好人是他,坏人也是他。
好人、坏人他都做了,不知是夸他还是骂他,典型的喀斯特行为。
杜绣娘取出手巾擦拭着嘴角和姣好的容颜,眼神幽怨地看着刘琦,娇嗔道:“这下你满意了吧~”
说话间,她的声音变得有点沙哑,似乎是喉咙有些难受一般。
刘琦闻言将她把头部枕在自己的怀里,伸手轻轻拍打着她后背,自责道:“是我不好,没注意!”
杜绣娘依偎在他的胸脯上娇喘一阵子,好一会才平复下来,安慰道:“没事呢,是奴家自己不熟练,掌握得不够好,下次不会这样啦~”

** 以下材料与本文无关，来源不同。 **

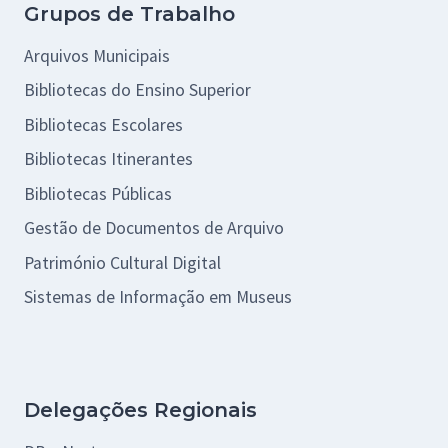
Grupos de Trabalho
Arquivos Municipais
Bibliotecas do Ensino Superior
Bibliotecas Escolares
Bibliotecas Itinerantes
Bibliotecas Públicas
Gestão de Documentos de Arquivo
Património Cultural Digital
Sistemas de Informação em Museus
Delegações Regionais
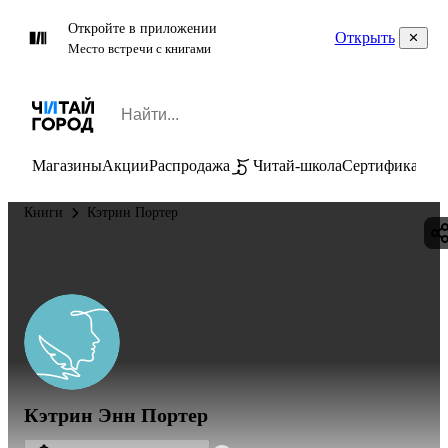
Откройте в приложении
Открыть
Место встречи с книгами
Магазины
Акции
Распродажа
Читай-школа
Сертификаты
П
Книги
Кэтрин Портер
Кэтрин Энн Портер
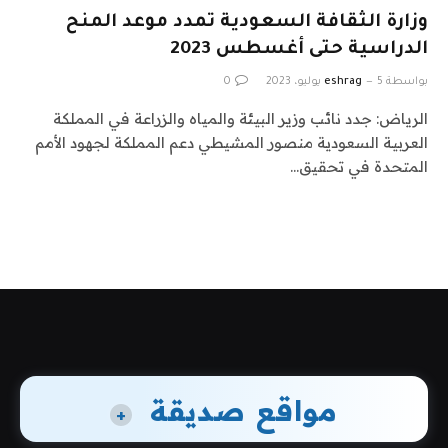
وزارة الثقافة السعودية تمدد موعد المنح
الدراسية حتى أغسطس 2023
بواسطة
5 يوليو، 2023
eshrag
0
الرياض: جدد نائب وزير البيئة والمياه والزراعة في المملكة
العربية السعودية منصور المشيطي دعم المملكة لجهود الأمم
المتحدة في تحقيق…
مواقع صديقة
+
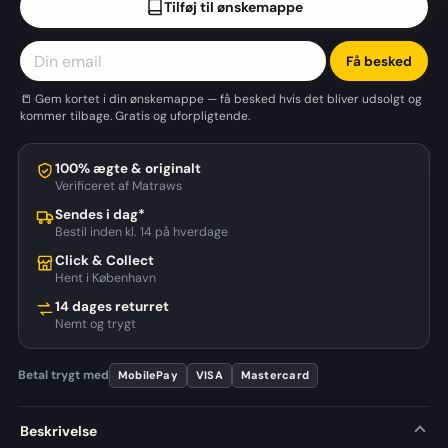
Tilføj til ønskemappe
Få besked
📒 Gem kortet i din ønskemappe — få besked hvis det bliver udsolgt og
kommer tilbage. Gratis og uforpligtende.
100% ægte & originalt
Verificeret af Matraws
Sendes i dag*
Bestil inden kl. 14 på hverdage
Click & Collect
Hent i København
14 dages returret
Nemt og trygt
Betal trygt med
MobilePay
VISA
Mastercard
Beskrivelse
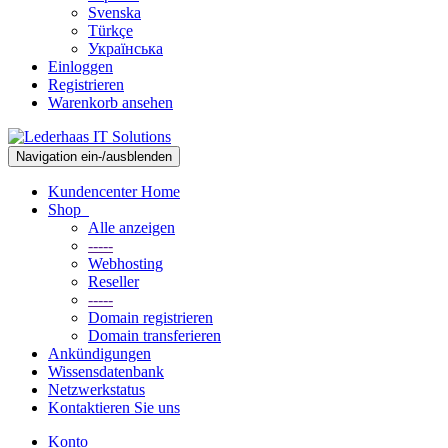
Svenska
Türkçe
Українська
Einloggen
Registrieren
Warenkorb ansehen
Navigation ein-/ausblenden
Kundencenter Home
Shop
Alle anzeigen
-----
Webhosting
Reseller
-----
Domain registrieren
Domain transferieren
Ankündigungen
Wissensdatenbank
Netzwerkstatus
Kontaktieren Sie uns
Konto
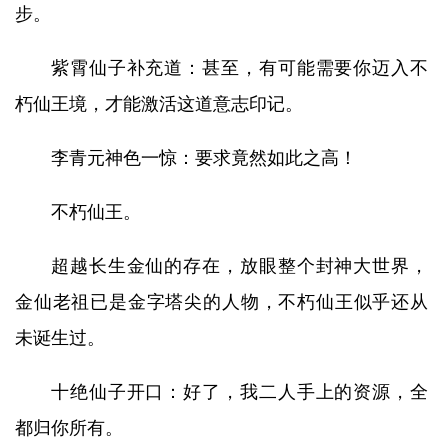
步。
紫霄仙子补充道：甚至，有可能需要你迈入不
朽仙王境，才能激活这道意志印记。
李青元神色一惊：要求竟然如此之高！
不朽仙王。
超越长生金仙的存在，放眼整个封神大世界，
金仙老祖已是金字塔尖的人物，不朽仙王似乎还从
未诞生过。
十绝仙子开口：好了，我二人手上的资源，全
都归你所有。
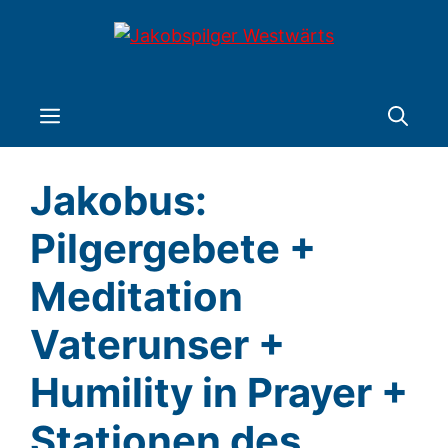
Zum
Inhalt
springen
Menü
Jakobus:
Pilgergebete +
Meditation
Vaterunser +
Humility in Prayer +
Stationen des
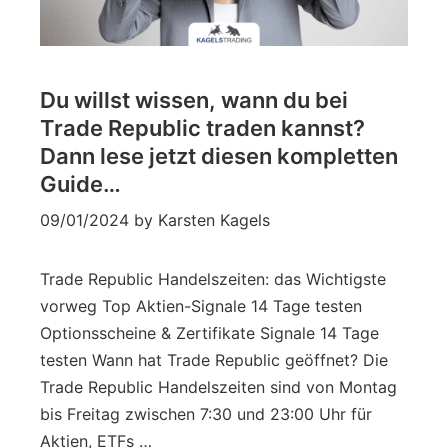
Du willst wissen, wann du bei
Trade Republic traden kannst?
Dann lese jetzt diesen kompletten
Guide…
09/01/2024
by
Karsten Kagels
Trade Republic Handelszeiten: das Wichtigste
vorweg Top Aktien-Signale 14 Tage testen
Optionsscheine & Zertifikate Signale 14 Tage
testen Wann hat Trade Republic geöffnet? Die
Trade Republic Handelszeiten sind von Montag
bis Freitag zwischen 7:30 und 23:00 Uhr für
Aktien, ETFs …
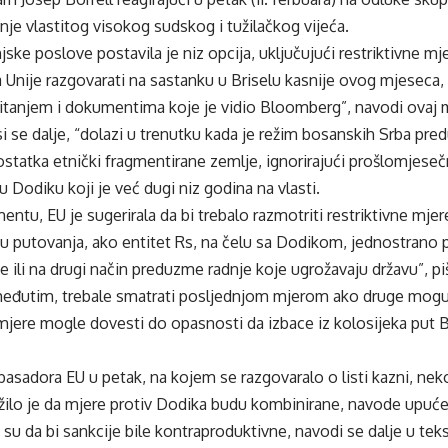
anje vlastitog visokog sudskog i tužilačkog vijeća.
jske poslove postavila je niz opcija, uključujući restriktivne mj
 Unije razgovarati na sastanku u Briselu kasnije ovog mjeseca,
pitanjem i dokumentima koje je vidio Bloomberg”, navodi ovaj 
i se dalje, “dolazi u trenutku kada je režim bosanskih Srba pre
ostatka etnički fragmentirane zemlje, ignorirajući prošlomjes
u Dodiku koji je već dugi niz godina na vlasti.
tu, EU je sugerirala da bi trebalo razmotriti restriktivne mjer
nu putovanja, ako entitet Rs, na čelu sa Dodikom, jednostrano
e ili na drugi način preduzme radnje koje ugrožavaju državu”, 
 međutim, trebale smatrati posljednjom mjerom ako druge mogu
i mjere mogle dovesti do opasnosti da izbace iz kolosijeka put
sadora EU u petak, na kojem se razgovaralo o listi kazni, nekol
ilo je da mjere protiv Dodika budu kombinirane, navode upućen
i su da bi sankcije bile kontraproduktivne, navodi se dalje u t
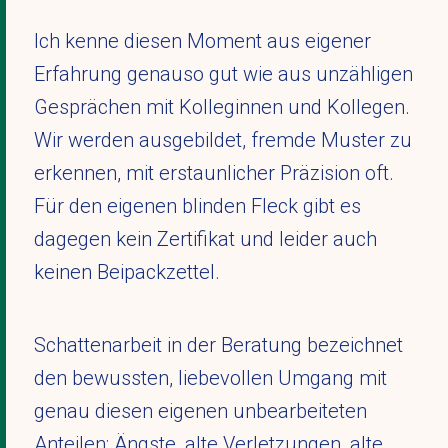
Ich kenne diesen Moment aus eigener
Erfahrung genauso gut wie aus unzähligen
Gesprächen mit Kolleginnen und Kollegen.
Wir werden ausgebildet, fremde Muster zu
erkennen, mit erstaunlicher Präzision oft.
Für den eigenen blinden Fleck gibt es
dagegen kein Zertifikat und leider auch
keinen Beipackzettel.
Schattenarbeit in der Beratung bezeichnet
den bewussten, liebevollen Umgang mit
genau diesen eigenen unbearbeiteten
Anteilen: Ängste, alte Verletzungen, alte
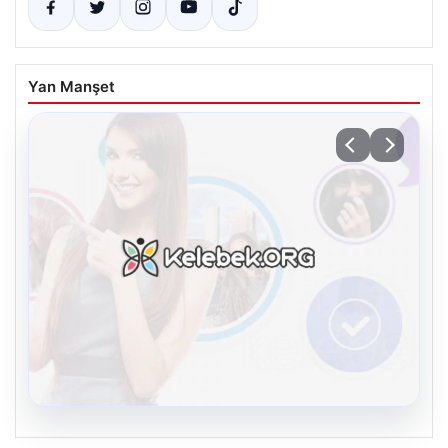
Yan Manşet
08.08.2026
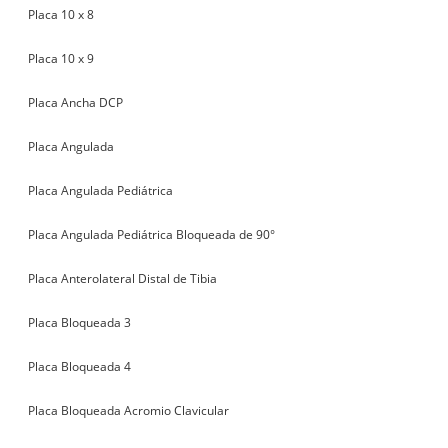
Placa 10 x 8
Placa 10 x 9
Placa Ancha DCP
Placa Angulada
Placa Angulada Pediátrica
Placa Angulada Pediátrica Bloqueada de 90°
Placa Anterolateral Distal de Tibia
Placa Bloqueada 3
Placa Bloqueada 4
Placa Bloqueada Acromio Clavicular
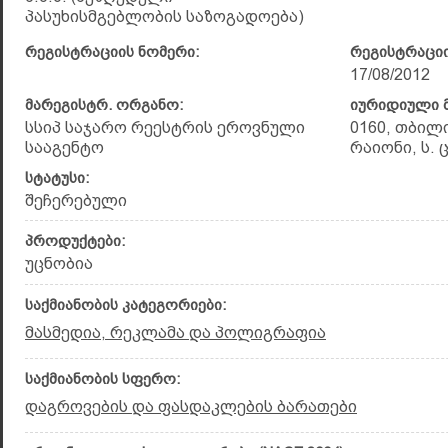
პასუხისმგებლობის საზოგადოება)
რეგისტრაციის ნომერი:
რეგისტრაციი
17/08/2012
მარეგისტრ. ორგანო:
იურიდიული მ
სსიპ საჯარო რეესტრის ეროვნული
0160, თბილ
სააგენტო
რაიონი, ს. ც
სტატუსი:
შეჩერებული
პროდუქტები:
უცნობია
საქმიანობის კატეგორიები:
მასმედია, რეკლამა და პოლიგრაფია
საქმიანობის სფერო:
დაგროვების და ფასდაკლების ბარათები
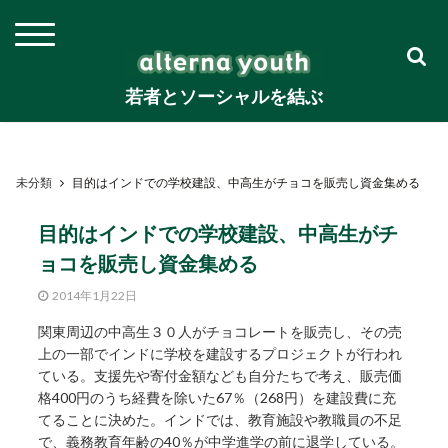
若者とソーシャルを結ぶ
未分類
目的はインドでの学校建設、中高生がチョコを販売し資金集める
目的はインドでの学校建設、中高生がチ
ョコを販売し資金集める
2014年1月22日
関東周辺の中高生３０人がチョコレートを販売し、その売
上の一部でインドに学校を建設するプロジェクトが行われ
ている。支援先や寄付金額なども自分たちで考え、販売価
格400円のうち経費を除いた67％（268円）を建設費に充
てることに決めた。インドでは、教育施設や教職員の不足
で、義務教育年齢の40％が中学進学の前に退学している。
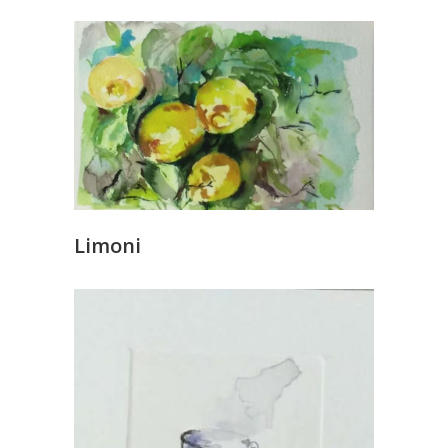
Limoni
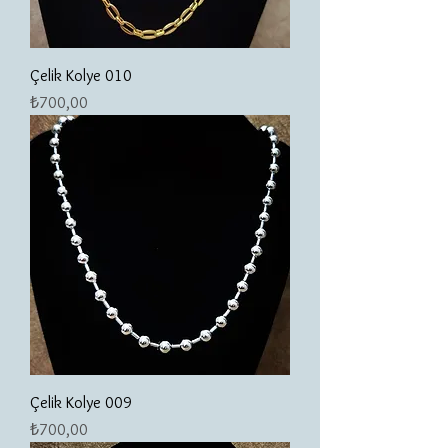
Çelik Kolye 010
Fiyat
₺700,00
Çelik Kolye 009
Fiyat
₺700,00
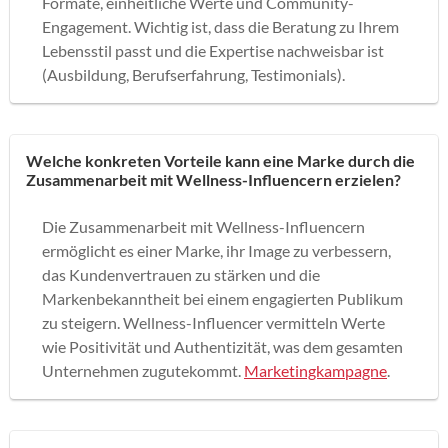
Formate, einheitliche Werte und Community-
Engagement. Wichtig ist, dass die Beratung zu Ihrem
Lebensstil passt und die Expertise nachweisbar ist
(Ausbildung, Berufserfahrung, Testimonials).
Welche konkreten Vorteile kann eine Marke durch die
Zusammenarbeit mit Wellness-Influencern erzielen?
Die Zusammenarbeit mit Wellness-Influencern
ermöglicht es einer Marke, ihr Image zu verbessern,
das Kundenvertrauen zu stärken und die
Markenbekanntheit bei einem engagierten Publikum
zu steigern. Wellness-Influencer vermitteln Werte
wie Positivität und Authentizität, was dem gesamten
Unternehmen zugutekommt.
Marketingkampagne
.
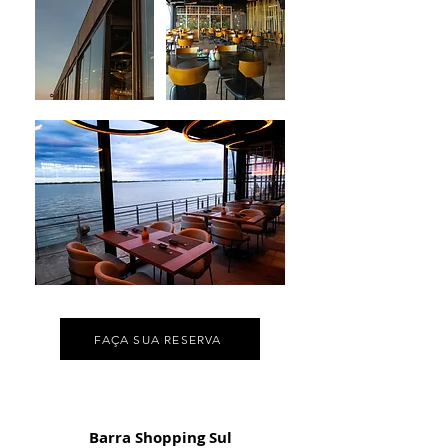
FAÇA SUA RESERVA
Barra Shopping Sul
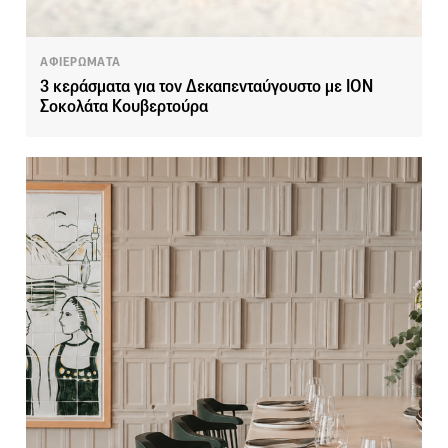
ΑΦΙΕΡΩΜΑΤΑ
3 κεράσματα για τον Δεκαπενταύγουστο με ΙΟΝ
Σοκολάτα Κουβερτούρα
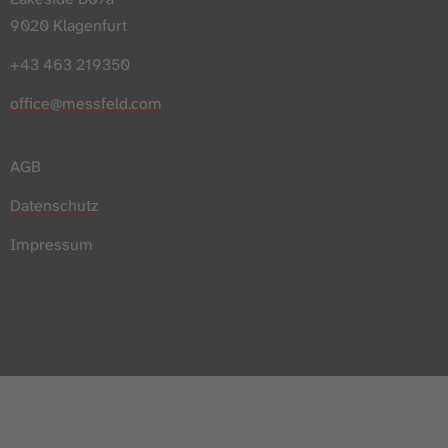
9020 Klagenfurt
+43 463 219350
office@messfeld.com
AGB
Datenschutz
Impressum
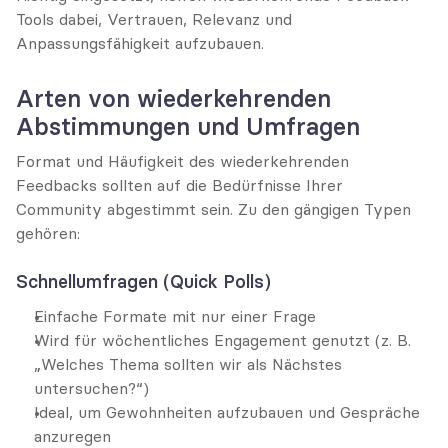
Tools dabei, Vertrauen, Relevanz und 
Anpassungsfähigkeit aufzubauen.
Arten von wiederkehrenden 
Abstimmungen und Umfragen
Format und Häufigkeit des wiederkehrenden 
Feedbacks sollten auf die Bedürfnisse Ihrer 
Community abgestimmt sein. Zu den gängigen Typen 
gehören:
Schnellumfragen (Quick Polls)
Einfache Formate mit nur einer Frage
Wird für wöchentliches Engagement genutzt (z. B. 
„Welches Thema sollten wir als Nächstes 
untersuchen?“)
Ideal, um Gewohnheiten aufzubauen und Gespräche 
anzuregen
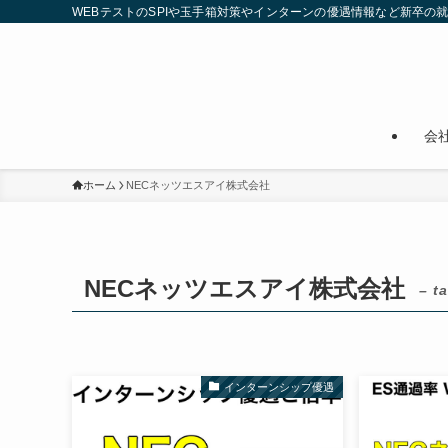
WEBテストのSPIや玉手箱対策やインターンの優遇情報など新卒の
会
ホーム
NECネッツエスアイ株式会社
NECネッツエスアイ株式会社
– t
インターンシップ優遇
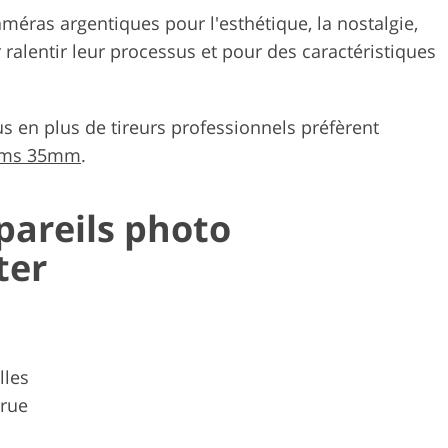
méras argentiques pour l'esthétique, la nostalgie,
alentir leur processus et pour des caractéristiques
us en plus de tireurs professionnels préfèrent
ilms 35mm
.
pareils photo
ter
lles
 rue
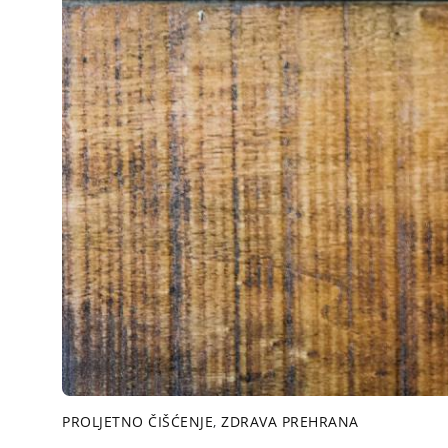
PROLJETNO ČIŠĆENJE
,
ZDRAVA PREHRANA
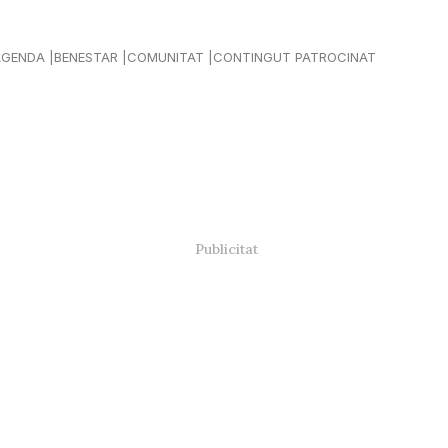
AGENDA
BENESTAR
COMUNITAT
CONTINGUT PATROCINAT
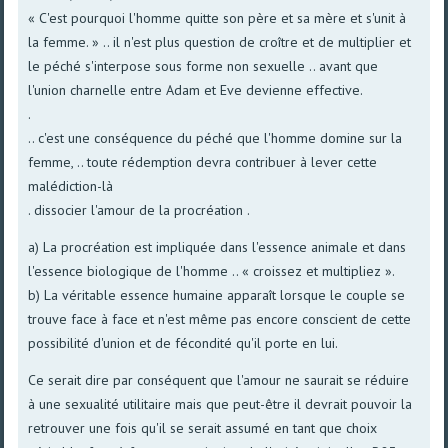
« C'est pourquoi l'homme quitte son père et sa mère et s'unit à
la femme. » .. il n'est plus question de croître et de multiplier et
le péché s'interpose sous forme non sexuelle .. avant que
l'union charnelle entre Adam et Eve devienne effective.
.
.. c'est une conséquence du péché que l'homme domine sur la
femme, .. toute rédemption devra contribuer à lever cette
malédiction-là
. dissocier l'amour de la procréation .
a) La procréation est impliquée dans l'essence animale et dans
l'essence biologique de l'homme .. « croissez et multipliez ».
b) La véritable essence humaine apparaît lorsque le couple se
trouve face à face et n'est même pas encore conscient de cette
possibilité d'union et de fécondité qu'il porte en lui.
Ce serait dire par conséquent que l'amour ne saurait se réduire
à une sexualité utilitaire mais que peut-être il devrait pouvoir la
retrouver une fois qu'il se serait assumé en tant que choix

说着,轻轻拍着自己波涛汹涌的胸脯,努力将自己情绪平息下来。
回想起,刚才自己在刘琦身上毫无廉耻地表演,顿时羞得满脸通红。
羞耻、不堪回首的记忆布满整个脑海,浮现出活灵活现的画面。
不等杜绣娘多想。
刘琦一把将她搂正,先是在她红唇上亲了一口,又在耳边说道:“不用等下次,我们回去就练习!”
杜绣娘闻言,顿时面带愁容,表情哀怨地看了他一眼,娇嗔道:“呸,你想得美,再也不帮你啦!”
刘琦对此不以为然,反正到时候情况可不是她说的算,意味深长地说道:“那我们拭目以待吧!”
说着,端坐在马车的软塌上,抱着杜绣娘的娇躯放在自己大腿上。
杜绣娘抬头看了刘琦一眼,努嘴一笑,故作出一脸茫然的表情,娇滴滴道:“你说什么,奴家怎么听不懂呢,还是你太想天真啦?”
说话间,一副魅惑风情的模样,接着转身面对着他,抬起高挺的屁股,双腿分开坐在他身上。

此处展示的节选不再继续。